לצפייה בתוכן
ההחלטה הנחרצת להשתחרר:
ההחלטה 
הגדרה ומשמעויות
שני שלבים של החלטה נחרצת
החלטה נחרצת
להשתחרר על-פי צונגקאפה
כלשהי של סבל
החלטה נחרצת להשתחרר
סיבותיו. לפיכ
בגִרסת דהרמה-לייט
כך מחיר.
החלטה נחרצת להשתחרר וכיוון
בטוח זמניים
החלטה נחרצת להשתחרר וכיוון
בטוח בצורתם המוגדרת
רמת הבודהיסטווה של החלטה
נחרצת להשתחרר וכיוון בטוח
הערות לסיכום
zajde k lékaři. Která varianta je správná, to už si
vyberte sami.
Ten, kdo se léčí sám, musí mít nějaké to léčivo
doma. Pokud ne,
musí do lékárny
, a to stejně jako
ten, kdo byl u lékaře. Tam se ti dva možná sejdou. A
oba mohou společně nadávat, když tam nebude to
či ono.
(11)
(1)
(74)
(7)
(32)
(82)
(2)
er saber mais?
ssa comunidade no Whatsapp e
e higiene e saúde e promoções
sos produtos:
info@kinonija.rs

* * *

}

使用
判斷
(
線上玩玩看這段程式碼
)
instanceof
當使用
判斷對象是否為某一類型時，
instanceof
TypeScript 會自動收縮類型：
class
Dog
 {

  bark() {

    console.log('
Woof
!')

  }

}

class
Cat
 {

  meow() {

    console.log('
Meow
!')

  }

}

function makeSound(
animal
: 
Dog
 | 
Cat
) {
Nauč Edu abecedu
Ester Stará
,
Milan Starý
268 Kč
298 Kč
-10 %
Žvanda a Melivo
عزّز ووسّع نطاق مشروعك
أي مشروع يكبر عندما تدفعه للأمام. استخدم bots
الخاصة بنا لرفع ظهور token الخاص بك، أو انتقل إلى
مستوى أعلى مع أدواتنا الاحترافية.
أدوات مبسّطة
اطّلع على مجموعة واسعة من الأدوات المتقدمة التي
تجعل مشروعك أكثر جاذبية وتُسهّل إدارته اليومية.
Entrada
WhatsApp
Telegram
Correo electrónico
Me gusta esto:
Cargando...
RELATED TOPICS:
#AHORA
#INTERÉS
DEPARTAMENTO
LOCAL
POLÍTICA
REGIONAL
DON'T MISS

◆ **WHAT YOU HAVE TO DO**:
All lines above that include the word "להשתחרר" should be located and copied.

◆ **REPLY TO THE EXERCISE**:
ההחלטה הנחרצת להשתחרר:
להשתחרר על-פי צונגקאפה
החלטה נחרצת להשתחרר
החלטה נחרצת להשתחרר וכיוון
החלטה נחרצת להשתחרר וכיוון
נחרצת להשתחרר וכיוון בטוח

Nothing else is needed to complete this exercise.